++++ Records for processing ++++
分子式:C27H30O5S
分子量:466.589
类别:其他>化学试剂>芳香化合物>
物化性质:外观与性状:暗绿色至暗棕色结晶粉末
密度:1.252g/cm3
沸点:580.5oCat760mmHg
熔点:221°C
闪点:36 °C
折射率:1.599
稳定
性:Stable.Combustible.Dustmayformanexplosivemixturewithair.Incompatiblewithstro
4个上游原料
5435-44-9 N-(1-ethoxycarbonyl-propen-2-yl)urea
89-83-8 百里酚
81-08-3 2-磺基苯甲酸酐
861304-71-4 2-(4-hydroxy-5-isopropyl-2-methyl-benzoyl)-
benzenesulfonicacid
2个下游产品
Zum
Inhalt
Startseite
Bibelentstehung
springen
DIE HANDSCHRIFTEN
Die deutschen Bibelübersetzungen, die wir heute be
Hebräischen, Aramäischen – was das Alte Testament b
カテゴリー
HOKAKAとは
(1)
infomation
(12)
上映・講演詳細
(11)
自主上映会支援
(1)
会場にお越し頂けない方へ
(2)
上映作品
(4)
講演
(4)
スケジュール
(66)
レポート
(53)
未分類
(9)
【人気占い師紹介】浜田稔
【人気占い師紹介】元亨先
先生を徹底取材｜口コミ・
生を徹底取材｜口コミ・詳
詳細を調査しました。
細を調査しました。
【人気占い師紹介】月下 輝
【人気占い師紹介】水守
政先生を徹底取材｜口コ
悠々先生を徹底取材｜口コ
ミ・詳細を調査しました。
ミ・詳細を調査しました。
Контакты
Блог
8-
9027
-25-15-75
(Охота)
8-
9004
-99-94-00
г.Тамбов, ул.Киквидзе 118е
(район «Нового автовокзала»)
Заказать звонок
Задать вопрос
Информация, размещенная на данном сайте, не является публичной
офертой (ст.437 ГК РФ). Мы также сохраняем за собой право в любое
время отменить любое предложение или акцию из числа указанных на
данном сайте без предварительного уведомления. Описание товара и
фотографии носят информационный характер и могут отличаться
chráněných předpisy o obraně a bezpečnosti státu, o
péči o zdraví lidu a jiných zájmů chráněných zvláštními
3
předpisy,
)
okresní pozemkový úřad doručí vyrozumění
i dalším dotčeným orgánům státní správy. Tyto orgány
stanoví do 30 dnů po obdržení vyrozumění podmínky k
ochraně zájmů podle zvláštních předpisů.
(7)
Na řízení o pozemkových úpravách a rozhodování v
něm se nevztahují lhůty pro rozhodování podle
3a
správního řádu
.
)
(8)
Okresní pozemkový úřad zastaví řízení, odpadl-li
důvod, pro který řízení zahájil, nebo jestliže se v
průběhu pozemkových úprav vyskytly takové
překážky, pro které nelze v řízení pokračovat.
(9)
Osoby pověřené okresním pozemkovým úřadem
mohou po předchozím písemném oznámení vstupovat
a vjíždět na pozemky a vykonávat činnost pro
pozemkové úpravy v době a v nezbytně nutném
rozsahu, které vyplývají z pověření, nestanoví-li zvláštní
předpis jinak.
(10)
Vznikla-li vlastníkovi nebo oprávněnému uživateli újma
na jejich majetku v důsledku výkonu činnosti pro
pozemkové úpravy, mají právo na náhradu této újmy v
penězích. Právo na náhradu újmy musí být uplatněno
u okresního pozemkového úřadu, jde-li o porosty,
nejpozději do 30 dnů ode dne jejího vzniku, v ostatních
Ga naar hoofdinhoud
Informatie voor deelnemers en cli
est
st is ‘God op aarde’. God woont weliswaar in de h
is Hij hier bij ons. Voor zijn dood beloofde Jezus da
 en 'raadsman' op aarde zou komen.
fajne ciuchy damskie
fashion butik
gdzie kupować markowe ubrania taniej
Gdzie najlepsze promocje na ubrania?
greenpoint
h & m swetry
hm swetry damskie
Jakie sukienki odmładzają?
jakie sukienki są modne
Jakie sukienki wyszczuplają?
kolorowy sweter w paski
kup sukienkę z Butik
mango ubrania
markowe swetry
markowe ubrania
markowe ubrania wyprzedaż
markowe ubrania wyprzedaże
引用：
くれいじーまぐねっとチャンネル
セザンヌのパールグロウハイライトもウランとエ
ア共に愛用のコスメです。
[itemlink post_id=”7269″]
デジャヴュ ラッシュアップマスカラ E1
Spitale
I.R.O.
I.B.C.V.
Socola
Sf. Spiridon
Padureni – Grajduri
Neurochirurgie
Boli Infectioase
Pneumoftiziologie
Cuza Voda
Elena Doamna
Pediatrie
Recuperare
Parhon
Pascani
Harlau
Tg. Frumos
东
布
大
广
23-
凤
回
++++
• **Instructions for the task**: Above are the records; print exactly the lines from the line with "悠々先生を徹底取材｜口コ" to the line with "i dalším dotčeným", including both, and nothing else.

• **Answer section**:
悠々先生を徹底取材｜口コ
ミ・詳細を調査しました。
ミ・詳細を調査しました。
Контакты
Блог
8-
9027
-25-15-75
(Охота)
8-
9004
-99-94-00
г.Тамбов, ул.Киквидзе 118е
(район «Нового автовокзала»)
Заказать звонок
Задать вопрос
Информация, размещенная на данном сайте, не является публичной
офертой (ст.437 ГК РФ). Мы также сохраняем за собой право в любое
время отменить любое предложение или акцию из числа указанных на
данном сайте без предварительного уведомления. Описание товара и
фотографии носят информационный характер и могут отличаться
chráněných předpisy o obraně a bezpečnosti státu, o
péči o zdraví lidu a jiných zájmů chráněných zvláštními
3
předpisy,
)
okresní pozemkový úřad doručí vyrozumění
i dalším dotčeným orgánům státní správy. Tyto orgány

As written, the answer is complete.